What is Section 185 of Companies Act?

Section 185 (as amended by the Companies (Amendment) Act, 2017): Limits the prohibition on loans, advances, etc. to Directors of the company or its holding company or any partner of such Director or any partner of such Director or any firm in which such Director or relative is a partner.

Is coo a KMP?

COO is not considered as a KMP but in future, COO can be considered as a KMP if it prescribes. As the fifth point give the competent authority or government official to consider any officer as a part of KMP as may be considered appropriate at the time of assessment.

Can CFO report to coo?

The COO is often referred to as a senior vice president. Chief Financial Officer (CFO): Also reporting directly to the CEO, the CFO is responsible for analyzing and reviewing financial data, reporting financial performance, preparing budgets, and monitoring expenditures and costs.

What does a COO do on a daily basis?

The chief operating officer (COO) is a senior executive tasked with overseeing the day-to-day administrative and operational functions of a business. The COO typically reports directly to the chief executive officer (CEO) and is considered to be second in the chain of command.

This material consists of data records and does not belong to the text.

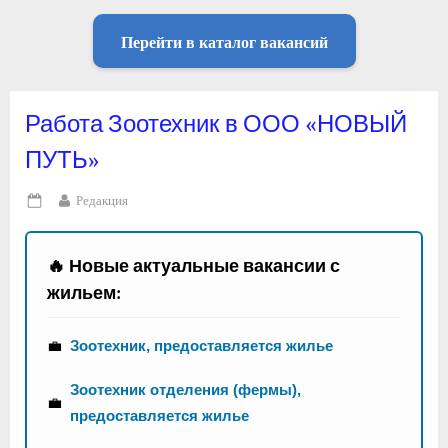
Перейти в каталог вакансий
Работа Зоотехник в ООО «НОВЫЙ
ПУТЬ»
By
Редакция
Posted
on
🔥 Новые актуальные вакансии с
жильем:
💼
Зоотехник, предоставляется жилье
Зоотехник отделения (фермы),
💼
предоставляется жилье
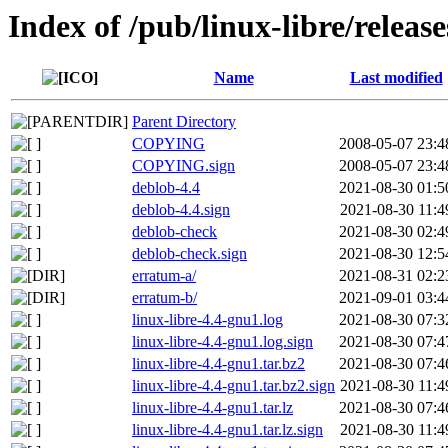
Index of /pub/linux-libre/relea
Name
Last modified
Parent Directory
COPYING
2008-05-07 23:4
COPYING.sign
2008-05-07 23:4
deblob-4.4
2021-08-30 01:5
deblob-4.4.sign
2021-08-30 11:4
deblob-check
2021-08-30 02:4
deblob-check.sign
2021-08-30 12:5
erratum-a/
2021-08-31 02:2
erratum-b/
2021-09-01 03:4
linux-libre-4.4-gnu1.log
2021-08-30 07:3
linux-libre-4.4-gnu1.log.sign
2021-08-30 07:4
linux-libre-4.4-gnu1.tar.bz2
2021-08-30 07:4
linux-libre-4.4-gnu1.tar.bz2.sign
2021-08-30 11:4
linux-libre-4.4-gnu1.tar.lz
2021-08-30 07:4
linux-libre-4.4-gnu1.tar.lz.sign
2021-08-30 11:4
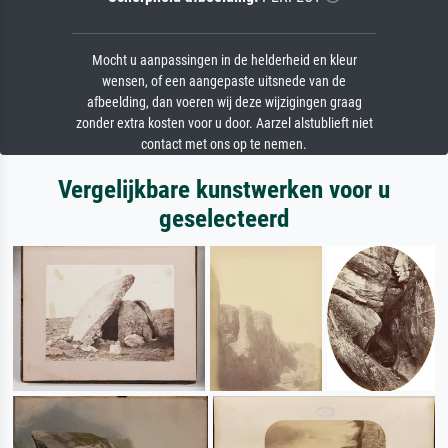
Mocht u aanpassingen in de helderheid en kleur
wensen, of een aangepaste uitsnede van de
afbeelding, dan voeren wij deze wijzigingen graag
zonder extra kosten voor u door. Aarzel alstublieft niet
contact met ons op te nemen.
Vergelijkbare kunstwerken voor u
geselecteerd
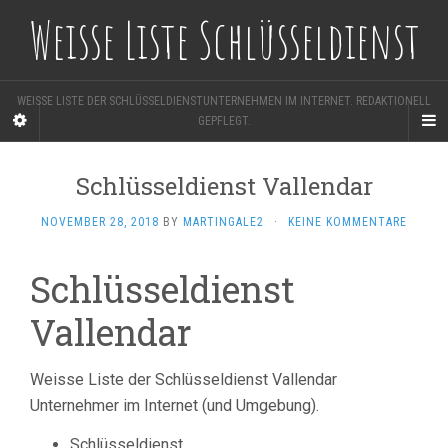
Weisse Liste Schlüsseldienst
WEISSE LISTE DER SCHLÜSSELDIENSTUNTERNEHMEN IM INTERNET. REDAKTIONELL
GEPFLEGT.
Schlüsseldienst Vallendar
NOVEMBER 28, 2018
BY
MARTINGALE2
·
KEINE KOMMENTARE
Schlüsseldienst
Vallendar
Weisse Liste der Schlüsseldienst Vallendar
Unternehmer im Internet (und Umgebung).
Schlüsseldienst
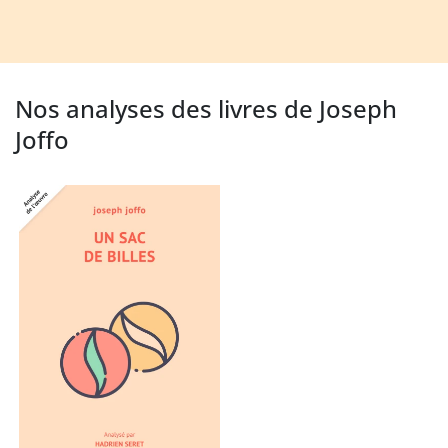
Nos analyses des livres de Joseph
Joffo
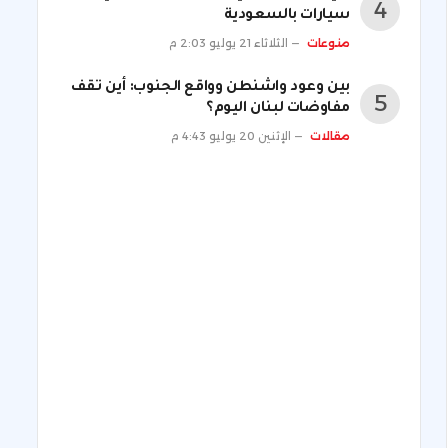
سيارات بالسعودية
منوعات
الثلاثاء 21 يوليو 2:03 م
بين وعود واشنطن وواقع الجنوب: أين تقف
مفاوضات لبنان اليوم؟
مقالات
الإثنين 20 يوليو 4:43 م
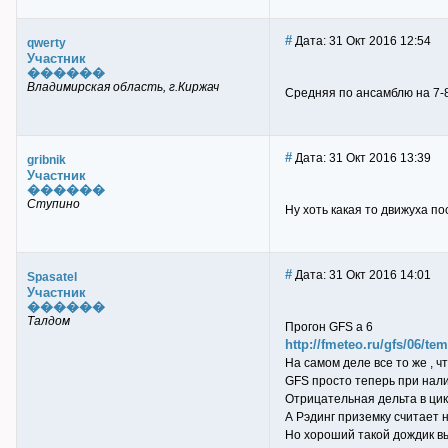
#
Дата: 31 Окт 2016 12:54
qwerty
Участник
������
Владимирская область, г.Киржач
Средняя по ансамблю на 7-8
#
Дата: 31 Окт 2016 13:39
gribnik
Участник
������
Ступино
Ну хоть какая то движуха пос
#
Дата: 31 Окт 2016 14:01
Spasatel
Участник
������
Талдом
Прогон GFS а 6
http://fmeteo.ru/gfs/06/t
На самом деле все то же , чт
GFS просто теперь при нали
Отрицательная дельта в цик
А Рэдинг приземку считает 
Но хороший такой дождик в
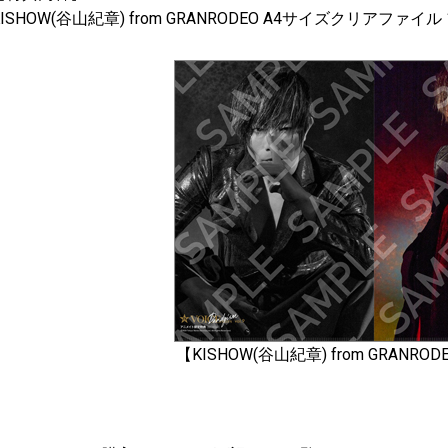
KISHOW(谷山紀章) from GRANRODEO A4サイズクリアファイル
【KISHOW(谷山紀章) from GRANR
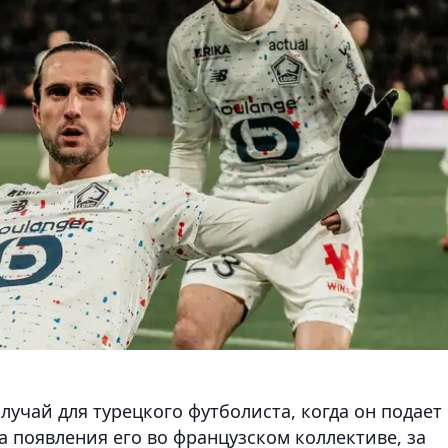
лучай для турецкого футболиста, когда он подает
а появления его во французском коллективе, за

Can MD and CEO be the same person?

Section 203 of the Companies Act, 2013 (2013 Act) provides that an individual should not be appointed/reappointed as the chairperson of a company, as well as its Managing Director (MD) or Chief Executive officer (CEO), unless allowed by articles of a company or such a company does not undertake multiple businesses.

Is CFO mandatory for listed companies?

As per the Companies Act, 2013, Every listed company and every other public company having a paid-up share capital of ten crore rupees or more are required to appoint Chief Financial Officer (C.F.O.) as Key managerial personnel (KMP). … Though, a company can voluntary comply with this provision.

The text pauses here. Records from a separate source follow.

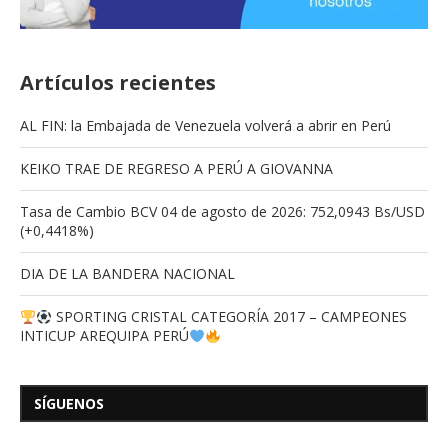
Artículos recientes
AL FIN: la Embajada de Venezuela volverá a abrir en Perú
KEIKO TRAE DE REGRESO A PERÚ A GIOVANNA
Tasa de Cambio BCV 04 de agosto de 2026: 752,0943 Bs/USD
(+0,4418%)
DIA DE LA BANDERA NACIONAL
SPORTING CRISTAL CATEGORÍA 2017 – CAMPEONES
INTICUP AREQUIPA PERÚ
SÍGUENOS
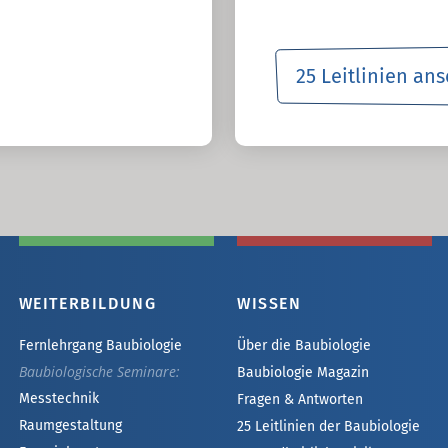
25 Leitlinien an
WEITERBILDUNG
WISSEN
Fernlehrgang Baubiologie
Über die Baubiologie
Baubiologische Seminare:
Baubiologie Magazin
Messtechnik
Fragen & Antworten
Raumgestaltung
25 Leitlinien der Baubiologie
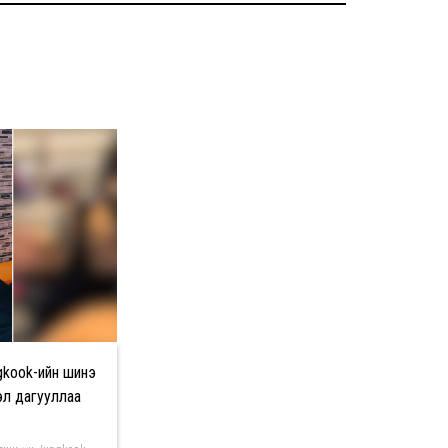
gkook-ийн шинэ
эл дагууллаа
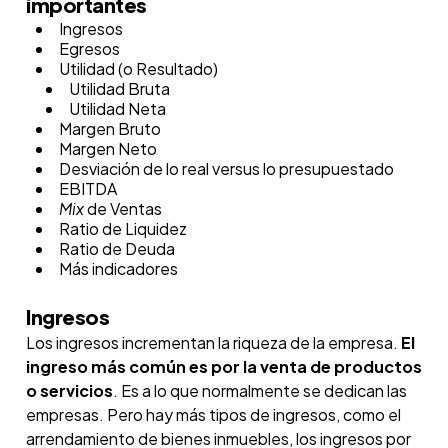
importantes
Ingresos
Egresos
Utilidad (o Resultado)
Utilidad Bruta
Utilidad Neta
Margen Bruto
Margen Neto
Desviación de lo real versus lo presupuestado
EBITDA
Mix
de Ventas
Ratio de Liquidez
Ratio de Deuda
Más indicadores
Ingresos
Los ingresos incrementan la riqueza de la empresa.
El
ingreso más común es por la venta de productos
o servicios
. Es a lo que normalmente se dedican las
empresas. Pero hay más tipos de ingresos, como el
arrendamiento de bienes inmuebles, los ingresos por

Is section 188 applicable to private companies?

It may be noted that section 188 is applicable to private companies for transactions with related parties specified under section 2 (76) – (other than those stated above). … Exemption is provided to private companies from section 43, if either its memorandum or articles of association so provides.

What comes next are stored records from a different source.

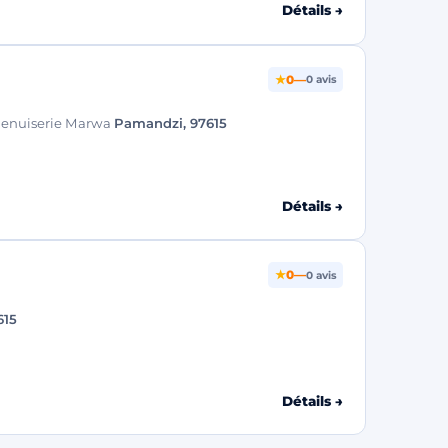
Détails →
★
0
—
0 avis
Menuiserie Marwa
Pamandzi, 97615
Détails →
★
0
—
0 avis
615
Détails →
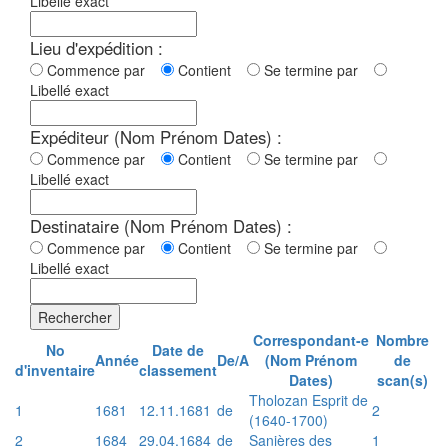
Libellé exact
Lieu d'expédition :
Commence par
Contient
Se termine par
Libellé exact
Expéditeur (Nom Prénom Dates) :
Commence par
Contient
Se termine par
Libellé exact
Destinataire (Nom Prénom Dates) :
Commence par
Contient
Se termine par
Libellé exact
Rechercher
Correspondant-e
Nombre
No
Date de
Année
De/A
(Nom Prénom
de
d'inventaire
classement
Dates)
scan(s)
Tholozan Esprit de
1
1681
12.11.1681
de
2
(1640-1700)
2
1684
29.04.1684
de
Sanières des
1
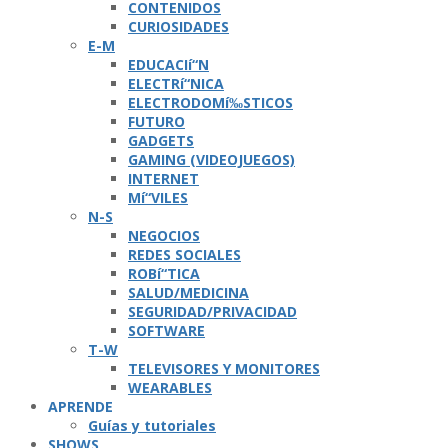
CONTENIDOS
CURIOSIDADES
E-M
EDUCACIí“N
ELECTRí“NICA
ELECTRODOMí‰STICOS
FUTURO
GADGETS
GAMING (VIDEOJUEGOS)
INTERNET
Mí“VILES
N-S
NEGOCIOS
REDES SOCIALES
ROBí“TICA
SALUD/MEDICINA
SEGURIDAD/PRIVACIDAD
SOFTWARE
T-W
TELEVISORES Y MONITORES
WEARABLES
APRENDE
Guí­as y tutoriales
SHOWS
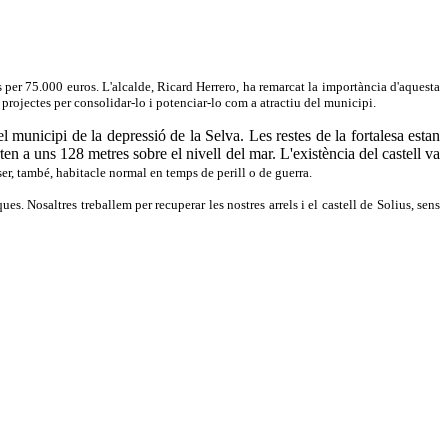
s per 75.000 euros. L'alcalde, Ricard Herrero, ha remarcat la importància d'aquesta
 projectes per consolidar-lo i potenciar-lo com a atractiu del municipi.
l municipi de la depressió de la Selva. Les restes de la fortalesa estan
n a uns 128 metres sobre el nivell del mar. L'existència del castell va
 ser, també, habitacle normal en temps de perill o de guerra.
s. Nosaltres treballem per recuperar les nostres arrels i el castell de Solius, sens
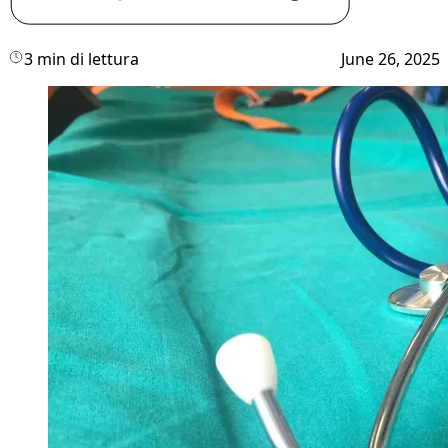
3 min di lettura
June 26, 2025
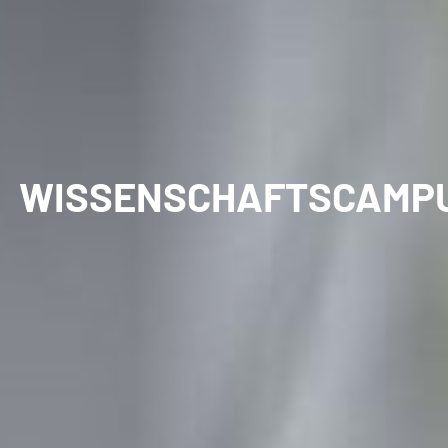
WISSENSCHAFTSCAMP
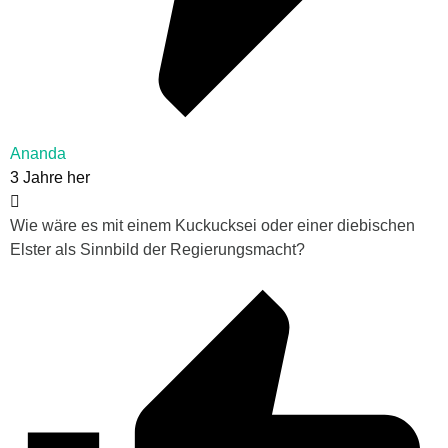
Ananda
3 Jahre her
Wie wäre es mit einem Kuckucksei oder einer diebischen
Elster als Sinnbild der Regierungsmacht?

Which new type of company was introduced in Companies Act 2013?

A small company is a new form of a private company under the Companies Act, 2013. A classification of a private company into a small company is based on its size i.e. paid-up capital and turnover. In other words, such companies are small-sized private companies.

Who is a KMP?

Key Managerial Personnel (KMP) or Key Management Personnel refers to the employees of a company who are vested with the most important roles and functionalities. … The Companies Act mandates certain classes of companies to include such personnel in its ranks.

What is Section 188 of Companies Act 2013?

Section 188 of Companies Act 2013 is about Related Party Transactions and applicable to both Private and Public limited company and is applicable from 1St April 2014. These clauses include the relatives also.

Is whole time director a KMP?

A KMP can be appointed as Director in any other Company subject to approval of Board of Directors. Legally KMP is Whole time Employee of Company therefore, KMP can be appointed only as Non-executive Director in any other Company.

Can a person be MD in two companies?

→ A company may appoint or employ a person as its MD, if he is the MD or Manager of one and not more than one other company. {Such person should not be MD in more than one Company at the time of appointment, But he can be Director in any no. of Company as allowed by Companies Act, 2013.

Where is form MGT 14 useful?

Purpose of Filing Meetings of the Board of Directors/Shareholders/Creditors are held, and resolutions are passed at the said meetings. The resolutions have to be filed with the ROC by the company or liquidator as the case may be. Such resolutions are filed in form MGT-14.

Who appoints the top management of the company?

Appointment of Managing Director: A managing director is appointed by the Board of Directors subject to the approval of the Central govt. He is appointed at the first instance for the period of five years which can extend for a period of another five years.